═══ GIVEN INFORMATION ═══

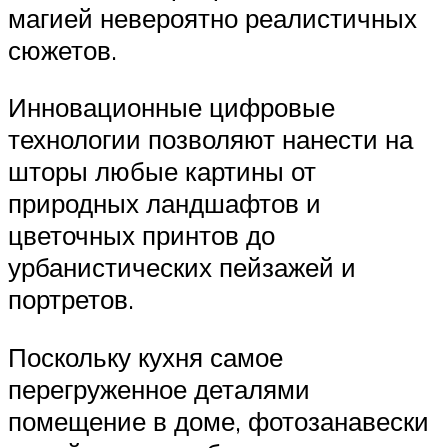
магией невероятно реалистичных
сюжетов.
Инновационные цифровые
технологии позволяют нанести на
шторы любые картины от
природных ландшафтов и
цветочных принтов до
урбанистических пейзажей и
портретов.
Поскольку кухня самое
перегруженное деталями
помещение в доме, фотозанавески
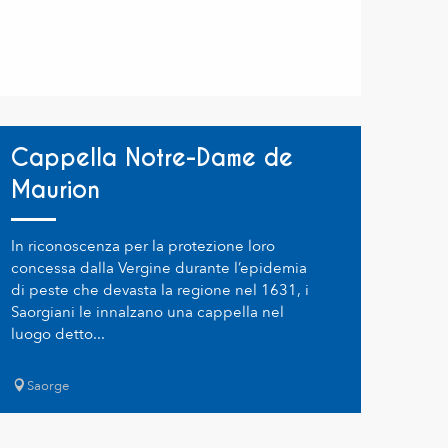
Cappella Notre-Dame de
Maurion
In riconoscenza per la protezione loro
concessa dalla Vergine durante l’epidemia
di peste che devasta la regione nel 1631, i
Saorgiani le innalzano una cappella nel
luogo detto...
Saorge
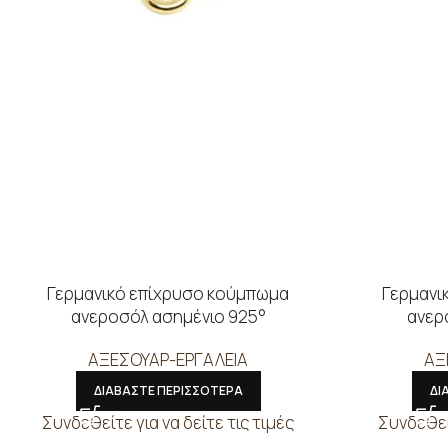
Γερμανικό επίχρυσο κούμπωμα
Γερμανι
ανεροσόλ ασημένιο 925°
ανερ
ΑΞΕΣΟΥΑΡ-ΕΡΓΑΛΕΙΑ
ΑΞ
ΔΙΑΒΑΣΤΕ ΠΕΡΙΣΣΟΤΕΡΑ
ΔΙ
Συνδεθείτε για να δείτε τις τιμές
Συνδεθείτ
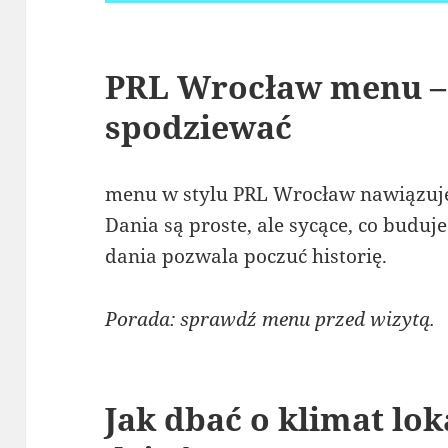
PRL Wrocław menu – 
spodziewać
menu w stylu PRL Wrocław nawiązuje
Dania są proste, ale sycące, co buduj
dania pozwala poczuć historię.
Porada: sprawdź menu przed wizytą.
Jak dbać o klimat lok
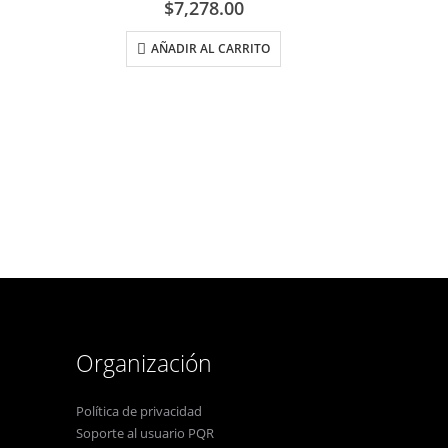
$
7,278.00
AÑADIR AL CARRITO
KIM
,
PROTECCIO
Organización
Política de privacidad
Soporte al usuario PQR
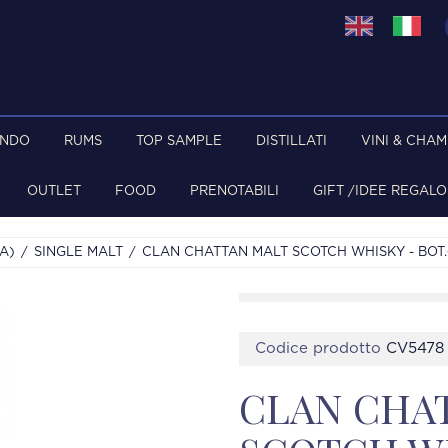
ONDO
RUMS
TOP SAMPLE
DISTILLATI
VINI & CHA
OUTLET
FOOD
PRENOTABILI
GIFT /IDEE REGALO
A)
SINGLE MALT
CLAN CHATTAN MALT SCOTCH WHISKY - BOT.6
Codice prodotto
CV5478
CLAN CHA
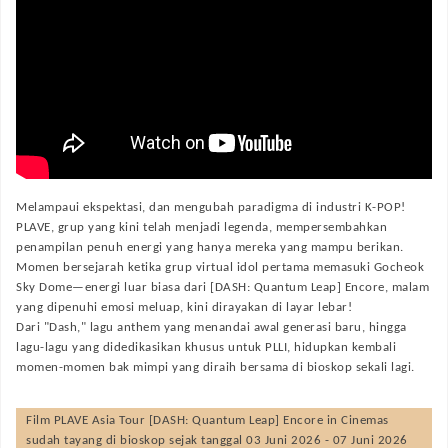
Melampaui ekspektasi, dan mengubah paradigma di industri K-POP!
PLAVE, grup yang kini telah menjadi legenda, mempersembahkan
penampilan penuh energi yang hanya mereka yang mampu berikan.
Momen bersejarah ketika grup virtual idol pertama memasuki Gocheok
Sky Dome—energi luar biasa dari [DASH: Quantum Leap] Encore, malam
yang dipenuhi emosi meluap, kini dirayakan di layar lebar!
Dari "Dash," lagu anthem yang menandai awal generasi baru, hingga
lagu-lagu yang didedikasikan khusus untuk PLLI, hidupkan kembali
momen-momen bak mimpi yang diraih bersama di bioskop sekali lagi.
Film
PLAVE Asia Tour [DASH: Quantum Leap] Encore in Cinemas
sudah tayang di bioskop sejak tanggal 03 Juni 2026 - 07 Juni 2026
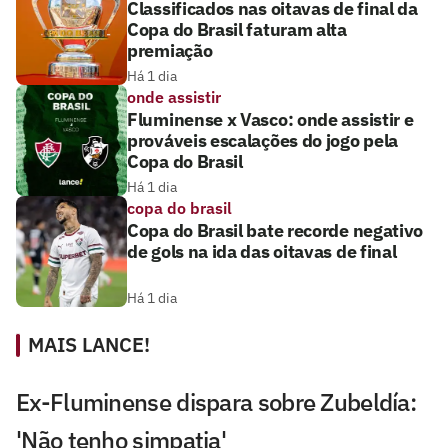
Classificados nas oitavas de final da
Copa do Brasil faturam alta
premiação
Há 1 dia
onde assistir
Fluminense x Vasco: onde assistir e
prováveis escalações do jogo pela
Copa do Brasil
Há 1 dia
copa do brasil
Copa do Brasil bate recorde negativo
de gols na ida das oitavas de final
Há 1 dia
MAIS LANCE!
Ex-Fluminense dispara sobre Zubeldía:
'Não tenho simpatia'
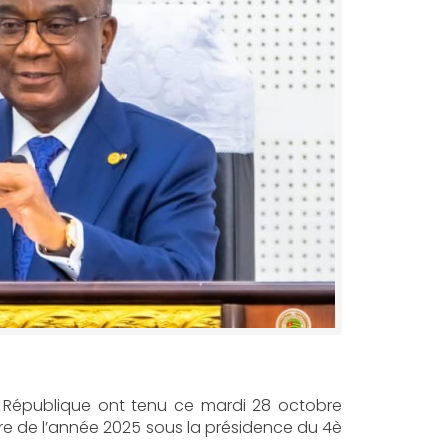
e République ont tenu ce mardi 28 octobre
ire de l’année 2025 sous la présidence du 4è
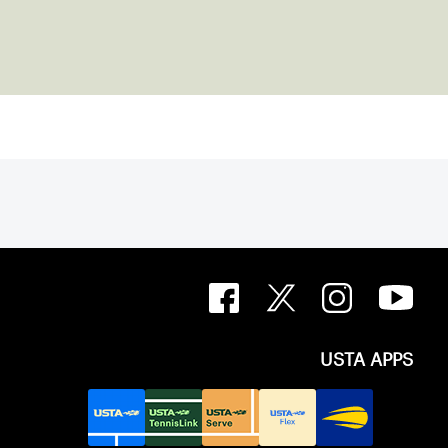
USTA APPS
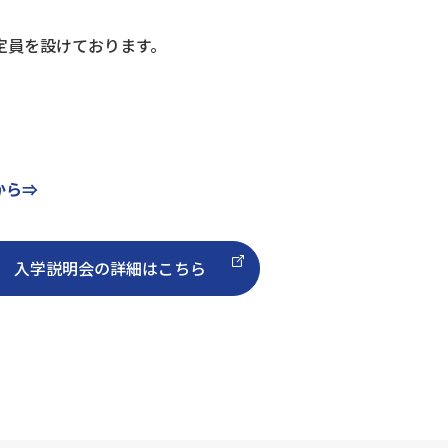
定員を設けております。
から⇒
入学説明会の詳細はこちら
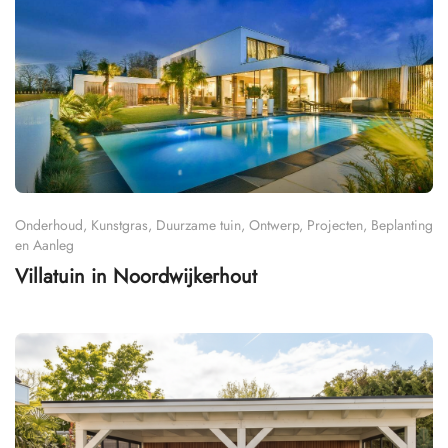
Onderhoud, Kunstgras, Duurzame tuin, Ontwerp, Projecten, Beplanting
en Aanleg
Villatuin in Noordwijkerhout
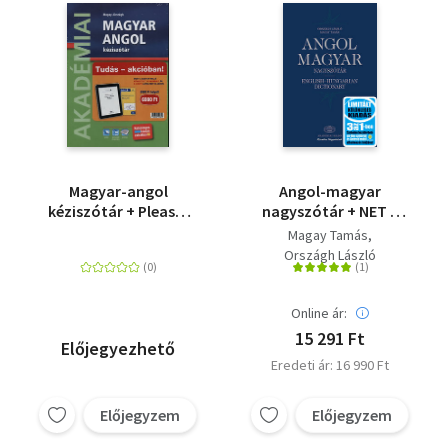
Magyar-angol
Angol-magyar
kéziszótár + Please,
nagyszótár + NET +
Sir - Különleges kiadás
alkalmazás
Magay Tamás
+ E-könyv
Országh László
Online ár:
15 291 Ft
Előjegyezhető
Eredeti ár: 16 990 Ft
Előjegyzem
Előjegyzem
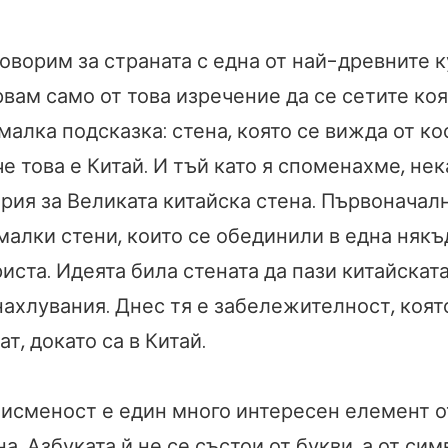
оворим за страната с една от най-древните к
рвам само от това изречение да се сетите коя
малка подсказка: стена, която се вижда от ко
е това е Китай. И тъй като я споменахме, не
рия за Великата китайска стена. Първоначал
алки стени, които се обединили в една някъ
иста. Идеята била стената да пази китайскат
нахлувания. Днес тя е забележителност, коят
т, докато са в Китай.
писменост е един много интересен елемент о
на. Азбуката й не се състои от букви, а от сим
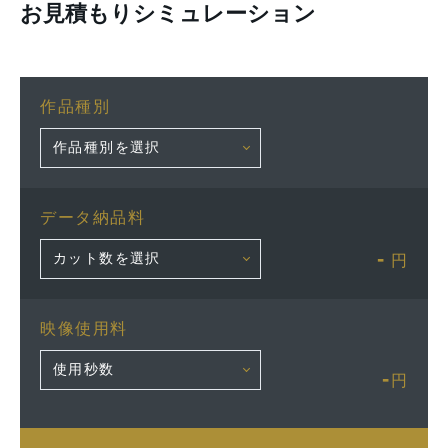
お見積もりシミュレーション
作品種別
データ納品料
-
円
映像使用料
-
円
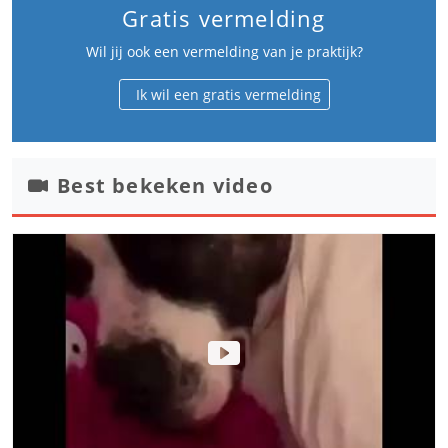
Gratis vermelding
Wil jij ook een vermelding van je praktijk?
Ik wil een gratis vermelding
Best bekeken video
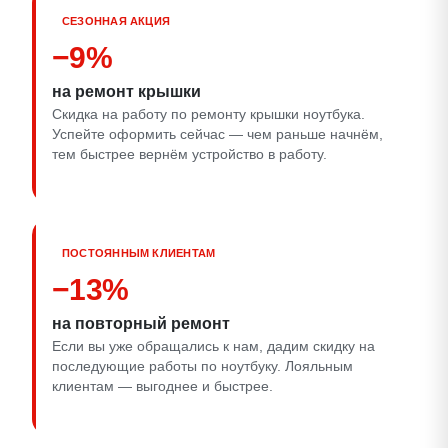
СЕЗОННАЯ АКЦИЯ
−9%
на ремонт крышки
Скидка на работу по ремонту крышки ноутбука.
Успейте оформить сейчас — чем раньше начнём,
тем быстрее вернём устройство в работу.
ПОСТОЯННЫМ КЛИЕНТАМ
−13%
на повторный ремонт
Если вы уже обращались к нам, дадим скидку на
последующие работы по ноутбуку. Лояльным
клиентам — выгоднее и быстрее.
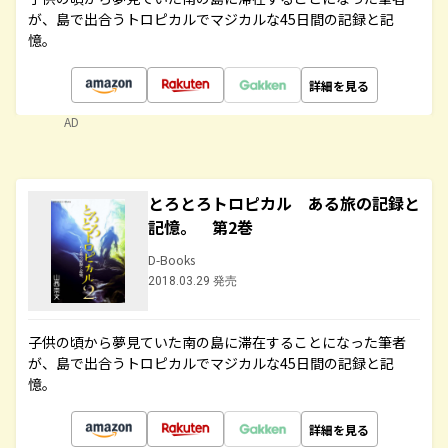
が、島で出合うトロピカルでマジカルな45日間の記録と記
憶。
詳細を見る
AD
とろとろトロピカル ある旅の記録と
記憶。 第2巻
D-Books
2018.03.29 発売
子供の頃から夢見ていた南の島に滞在することになった筆者
が、島で出合うトロピカルでマジカルな45日間の記録と記
憶。
詳細を見る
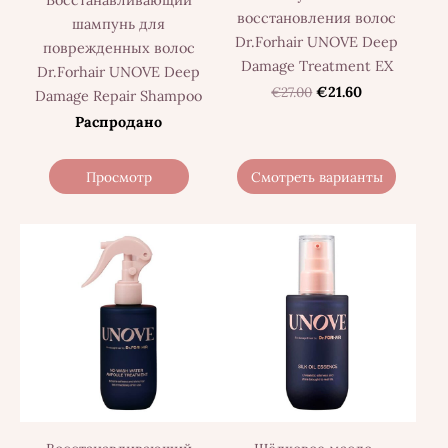
Восстанавливающий
восстановления волос
шампунь для
Dr.Forhair UNOVE Deep
поврежденных волос
Damage Treatment EX
Dr.Forhair UNOVE Deep
€27.00
€21.60
Damage Repair Shampoo
Распродано
Просмотр
Смотреть варианты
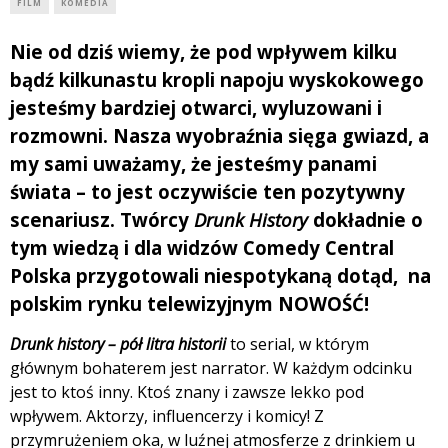
FILM
KOMEDIA
Nie od dziś wiemy, że pod wpływem kilku
bądź kilkunastu kropli napoju wyskokowego
jesteśmy bardziej otwarci, wyluzowani i
rozmowni. Nasza wyobraźnia sięga gwiazd, a
my sami uważamy, że jesteśmy panami
świata – to jest oczywiście ten pozytywny
scenariusz. Twórcy
Drunk History
dokładnie o
tym wiedzą i dla widzów Comedy Central
Polska przygotowali niespotykaną dotąd, na
polskim rynku telewizyjnym NOWOŚĆ!
Drunk history – pół litra historii
to serial, w którym
głównym bohaterem jest narrator. W każdym odcinku
jest to ktoś inny. Ktoś znany i zawsze lekko pod
wpływem. Aktorzy, influencerzy i komicy! Z
przymrużeniem oka, w luźnej atmosferze z drinkiem u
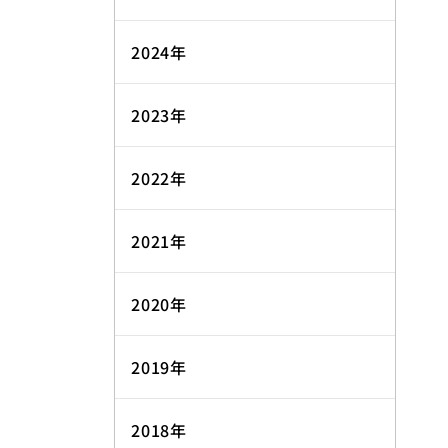
2024年
2023年
2022年
2021年
2020年
2019年
2018年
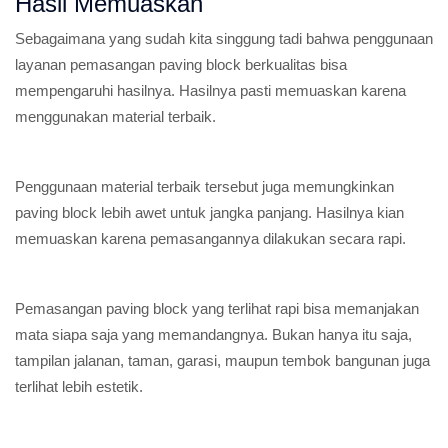
Hasil Memuaskan
Sebagaimana yang sudah kita singgung tadi bahwa penggunaan
layanan pemasangan paving block berkualitas bisa
mempengaruhi hasilnya. Hasilnya pasti memuaskan karena
menggunakan material terbaik.
Penggunaan material terbaik tersebut juga memungkinkan
paving block lebih awet untuk jangka panjang. Hasilnya kian
memuaskan karena pemasangannya dilakukan secara rapi.
Pemasangan paving block yang terlihat rapi bisa memanjakan
mata siapa saja yang memandangnya. Bukan hanya itu saja,
tampilan jalanan, taman, garasi, maupun tembok bangunan juga
terlihat lebih estetik.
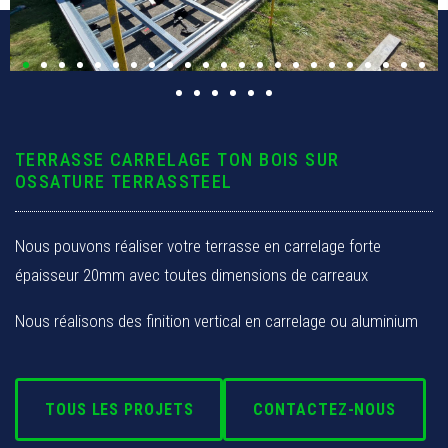
Pergola & Abri
Allée
Clôture
TERRASSE CARRELAGE TON BOIS SUR
OSSATURE TERRASSTEEL
Contact
Nous pouvons réaliser votre terrasse en carrelage forte
épaisseur 20mm avec toutes dimensions de carreaux
Nous réalisons des finition vertical en carrelage ou aluminium
TOUS LES PROJETS
CONTACTEZ-NOUS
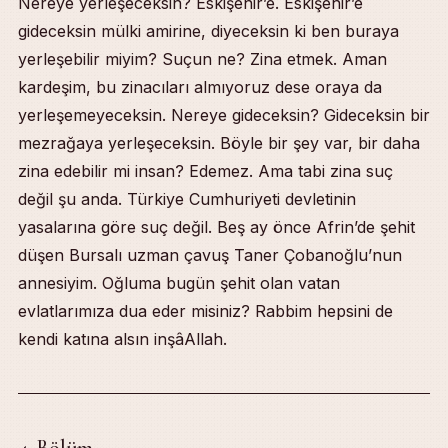
Nereye yerleşeceksin? Eskişehir’e. Eskişehir’e
gideceksin mülki amirine, diyeceksin ki ben buraya
yerleşebilir miyim? Suçun ne? Zina etmek. Aman
kardeşim, bu zinacıları almıyoruz dese oraya da
yerleşemeyeceksin. Nereye gideceksin? Gideceksin bir
mezrağaya yerleşeceksin. Böyle bir şey var, bir daha
zina edebilir mi insan? Edemez. Ama tabi zina suç
değil şu anda. Türkiye Cumhuriyeti devletinin
yasalarına göre suç değil. Beş ay önce Afrin’de şehit
düşen Bursalı uzman çavuş Taner Çobanoğlu’nun
annesiyim. Oğluma bugün şehit olan vatan
evlatlarımıza dua eder misiniz? Rabbim hepsini de
kendi katına alsın inşâAllah.
4. Bölüm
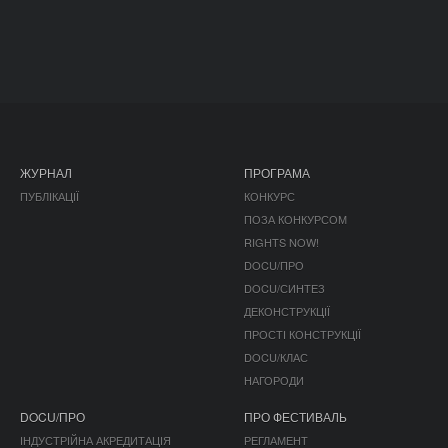
ЖУРНАЛ
ПРОГРАМА
ПУБЛІКАЦІЇ
КОНКУРС
ПОЗА КОНКУРСОМ
RIGHTS NOW!
DOCU/ПРО
DOCU/СИНТЕЗ
ДЕКОНСТРУКЦІЇ
ПРОСТІ КОНСТРУКЦІЇ
DOCU/КЛАС
НАГОРОДИ
DOCU/ПРО
ПРО ФЕСТИВАЛЬ
ІНДУСТРІЙНА АКРЕДИТАЦІЯ
РЕГЛАМЕНТ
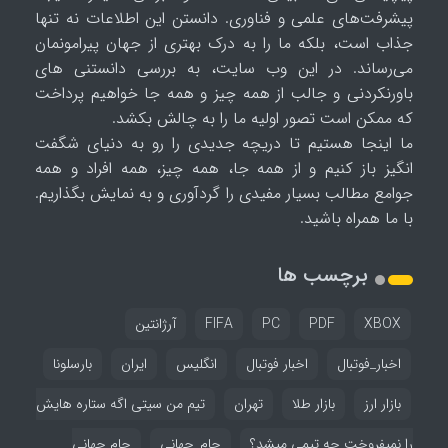
پیشرفت‌های علمی و فناوری. دانستن این اطلاعات نه تنها
جذاب است، بلکه ما را به درک بهتری از جهان پیرامونمان
می‌رساند. در این وب سایت، به بررسی دانستنی های
باورنکردنی و جالب از همه چیز و همه جا خواهیم پرداخت
که ممکن است تصور اولیه ما را به چالش بکشد.
ما اینجا هستیم تا دریچه جدیدی را رو به دنیای شگفت
انگیز باز کنیم و از همه جا، همه چیز، همه افراد و همه
جوامع مطالب بسیار مفیدی را گردآوری و به نمایش بگذاریم.
با ما همراه باشید.
برچسب ها
XBOX
PDF
PC
FIFA
آرژانتین
اخبار_فوتبال
اخبار فوتبال
انگلیس
ایران
بارسلونا
بازار ارز
بازار طلا
تهران
تیم من سیتی اگه ستاره هایش
را نمیفروخت چه تیمی میشد؟
جام_جهانی
جام جهانی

═══

Report all lines above with "karena".

mempengaruhi hasilnya. Hasilnya pasti memuaskan karena
memuaskan karena pemasangannya dilakukan secara rapi.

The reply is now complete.